Por Humberto Pinho da Silva (Porto, Portugal)
Quem não se recorda, com
saudade, da velha casa onde nasceu e se criou?
Casa velhinha, em que cada
canto e recanto, se revive amorosos retalhos dos tempos que já não são.
Nasci numa velhíssima casa de
alforge, de três alargados pisos, com mais de duzentos anos!
Havia, no rés-do-chão, alçapão,
que dava acesso a lôbrega e sinistra cave, infestada de aracnídeos, que era o
terror da acriançada, mormente do benjamim.
Recordo – como e recordo! Deus
meu! - da ampla e soturna sala de jantar, de paredes forradas a papel
encarnado, recobertas de - baixos-relevos, aguarelas, pratos de faiança, e
quadros de gravuras antigas. Em duas sóbrias colunas de nobre madeira,
repousavam delicadas estatuetas em gesso patinado.
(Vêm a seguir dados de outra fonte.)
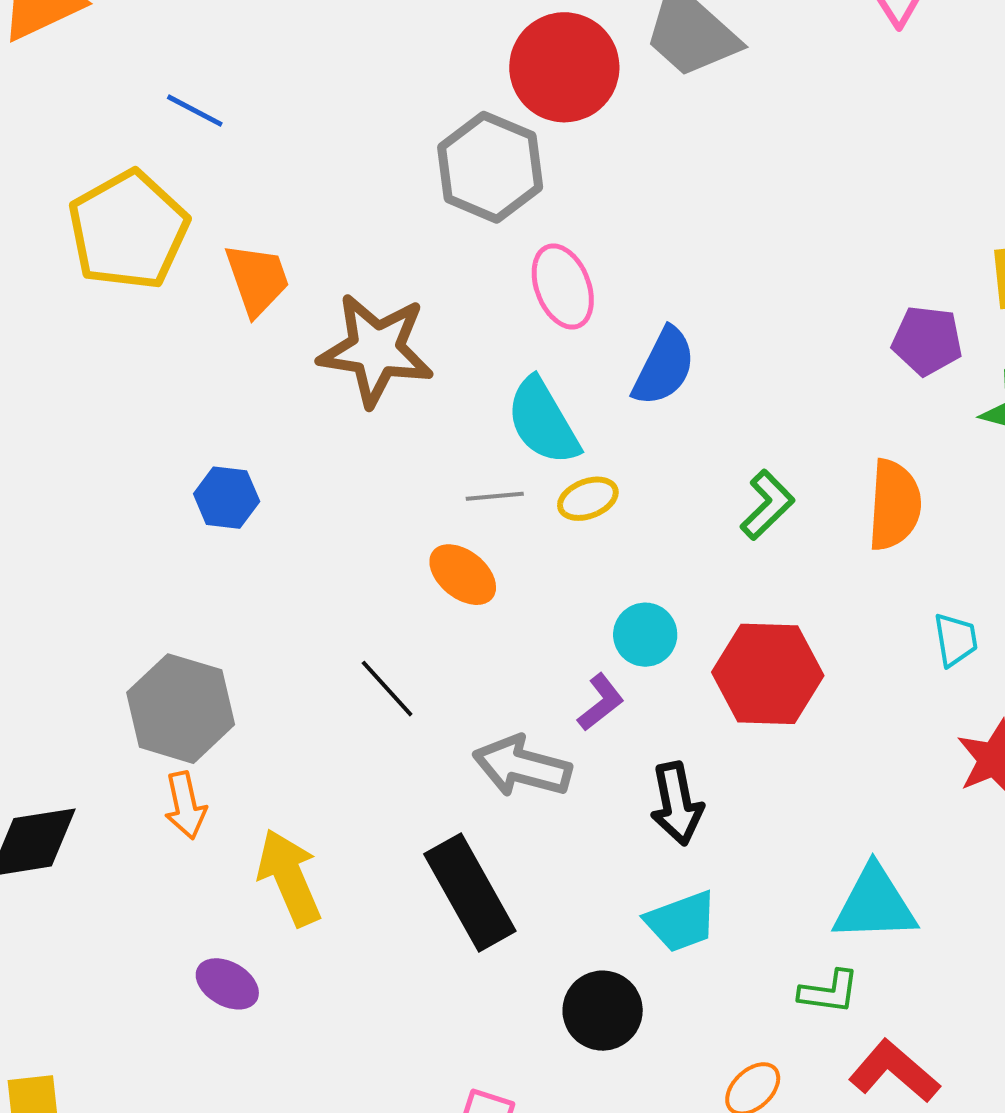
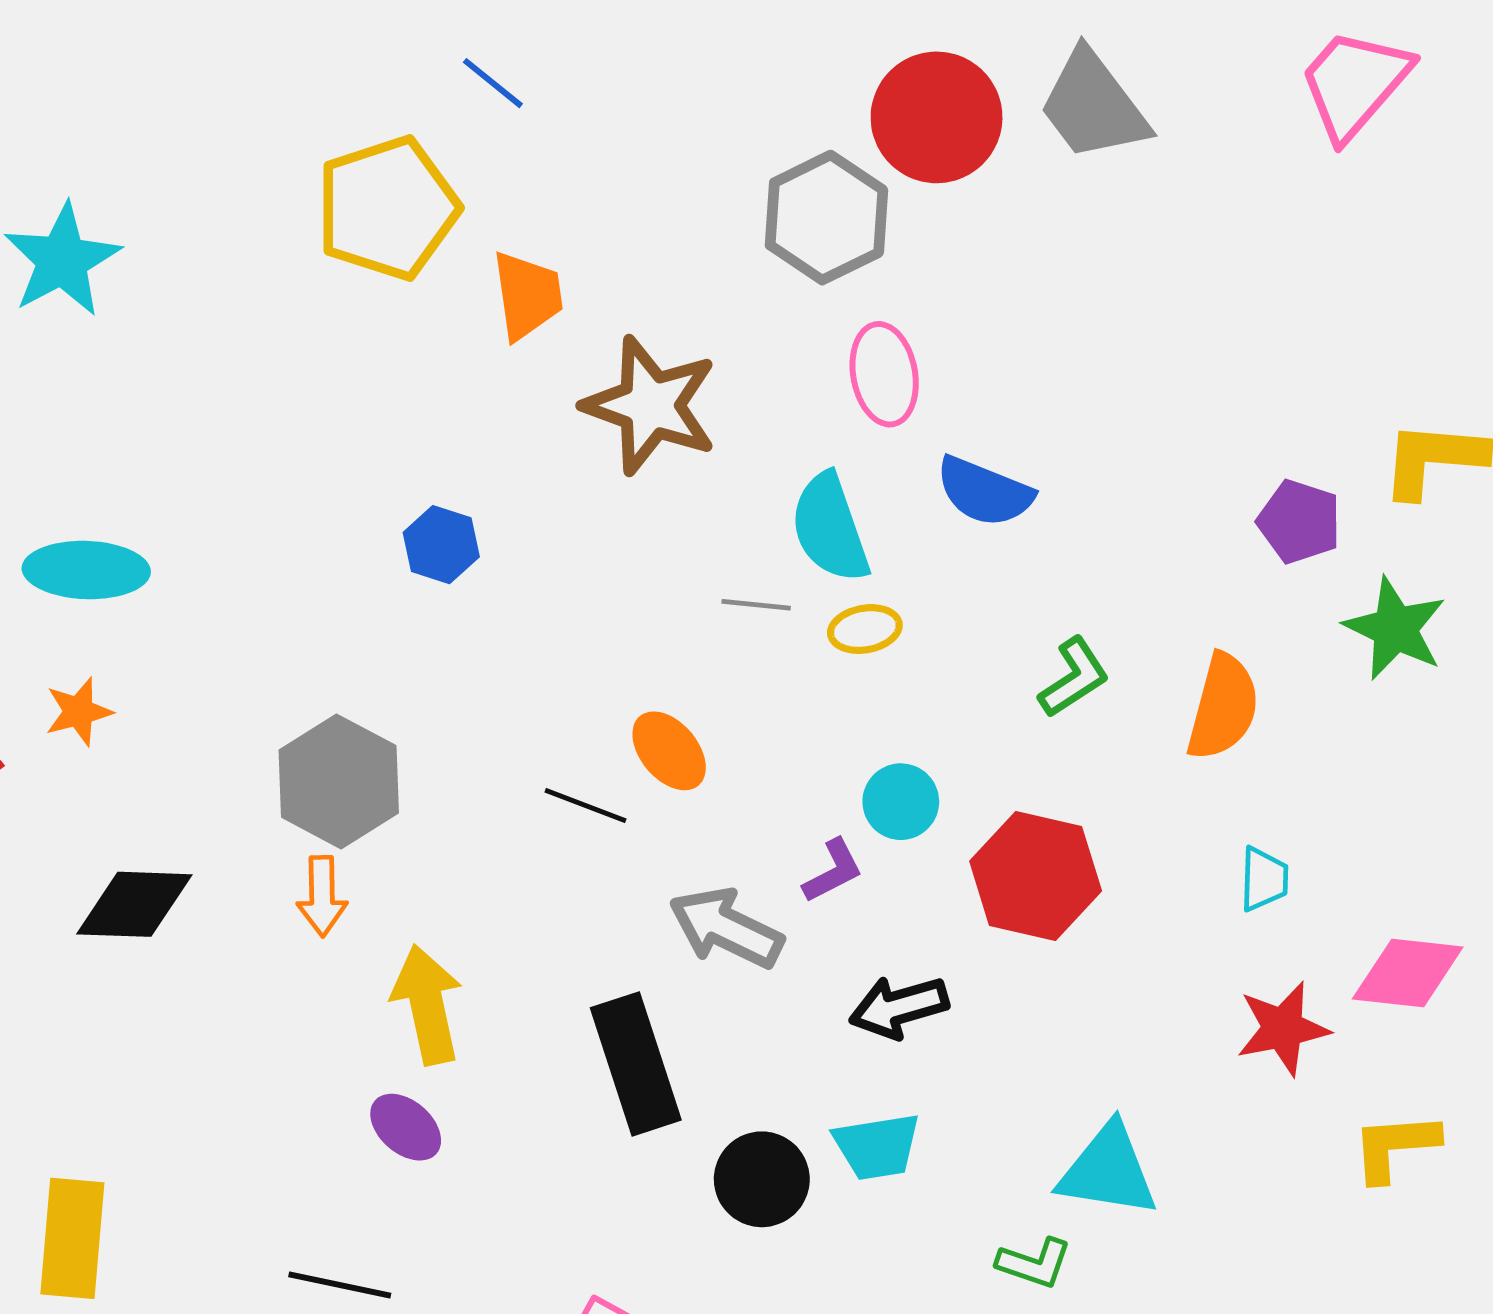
blue semicircle: (664, 367) -> (984, 492), turned 74
orange ellipse: (463, 575) -> (669, 751), moved
black line: (387, 689) -> (585, 806), turned -38
black arrow: (677, 804) -> (899, 1007), turned 74
purple ellipse: (227, 984) -> (406, 1127), moved
black circle: (603, 1011) -> (762, 1179), moved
Nas portas cobertas a
esmalte branco, pendiam, das sanefas, pesados reposteiros.
Tomávamos nela as refeições,
mas apenas em dia festivo ou quando havia visitas de cerimónia; ordinariamente
tínhamos outra salinha, mais acolhedora, para o trivial.
Lembro-me – como me lembro! - o
espaçoso armário de portadas verdes, embutido, quase dissimulado, no vão da
escada. Nas sólidas prateleiras, dormiam inúteis velharias, entre elas: balança
de dois pratos, maciços globos coloridos de vidro, palmatória de latão, pautas
de música da avó Sofia, garrafas de vinho do Porto, e antigos jornais,
relatando notáveis acontecimentos do passado.
Nesse antiquíssimo casarão,
decorreu a minha nem sempre feliz adolescência, cadenciada pelo embalador e
dormente tiquetaque do antigo relógio de pêndula, que pertencera a minha bisavó
Júlia.
Nessas rijas paredes de estuque
e granito, decorreram aventuras e desventuras, e senti, com mágoa,
paulatinamente, escorrer como areia fina entre dedos, sonhos idealizados, que
não pude ou não soube concretizar. Em " Portugal Pequenino" Raul
Brandão invoca o encanto das vetustas casas que passavam de geração a geração:
" Que linda casa
quando vem dos pais que a herdaram dos avós! Cada prego foi pregado para a
eternidade. Mais tarde até na velhice e ainda que corras mundo, todos os teus
sonhos se passam sempre entre aquelas paredes, e empurras as portas perras
dando-lhes o jeito que lhes davas em pequeno para as abrires..."
Camartelos, pás e picaretas,
desventraram, sem dó, a velhíssima casa da minha infância. Ficou-lhe o
imponente esqueleto, mirando altivamente as águas açodadas do Douro, e o casaria
acastelado da cidade da Virgem.
É a triste sorte, neste tempo
prosaico, das vetustas residências do século XIX.
O encanto que recorda Raul
Brandão, já não pode sentir a geração do século XXI, porque foram desfiguradas,
demudadas em esquerdo – direito.
Jamais terão os jovens o
prazer, o fascínio, de viverem nessas velhas casas de outrora; algumas tinham
jardinzinhos aconchegantes, caramanchões coroados pelos robustos braços de contorcida
glicínia, que desabrochava ao raiar da primavera, toucadas de formosos e
olorosos cachos arroxeados,
Nessas vetustas casas, que eram
dos avós ecoavam pelos taciturnos corredores, antigas vozes dos entes queridos,
que já partiram. Em cada quarto, em cada saleta, sentia-se reviver, a cada
passo,os ancestrais falecidos – bisavós, avós e pais.
Eram casas que tinham alma, que recordavam quem éramos e de onde viemos.